START RECORDED DATA

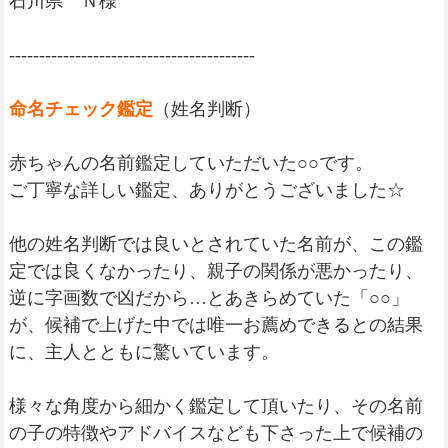
石川県 Ｎ様
-----------------------------------------
命名チェック鑑定
（姓名判断）
赤ちゃんの名前鑑定していただいた○○です。
ご丁寧な詳しい鑑定、ありがとうございました☆
他の姓名判断では良いとされていた名前が、この鑑
定では良くなかったり、親子の関係が悪かったり、
逆に字画数で凶だから…とあきらめていた「○○」
が、候補で上げた中では唯一お薦めできるとの結果
に、主人とともに驚いています。
様々な角度から細かく鑑定して頂いたり、その名前
の子の特徴やアドバイスなども下さった上で候補の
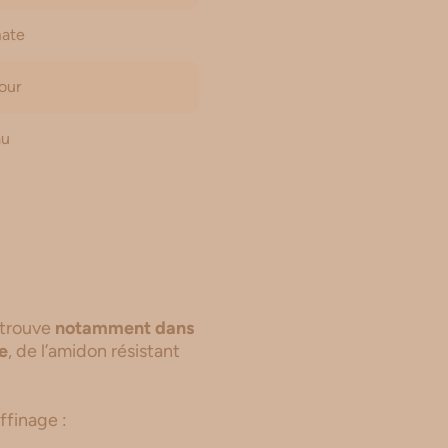
mate
our
au
 trouve
notamment dans
se
, de l’amidon résistant
ffinage :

END RECORDED DATA

• [DESCRIPTION OF THE TASK] Each line above should be printed again exactly, though the pictures should not be.

• [SOLUTION TO THIS EXERCISE]
石川県 Ｎ様
-----------------------------------------
命名チェック鑑定
（姓名判断）
赤ちゃんの名前鑑定していただいた○○です。
ご丁寧な詳しい鑑定、ありがとうございました☆
他の姓名判断では良いとされていた名前が、この鑑
定では良くなかったり、親子の関係が悪かったり、
逆に字画数で凶だから…とあきらめていた「○○」
が、候補で上げた中では唯一お薦めできるとの結果
に、主人とともに驚いています。
様々な角度から細かく鑑定して頂いたり、その名前
の子の特徴やアドバイスなども下さった上で候補の
mate
our
au
 trouve
notamment dans
se
, de l’amidon résistant
ffinage :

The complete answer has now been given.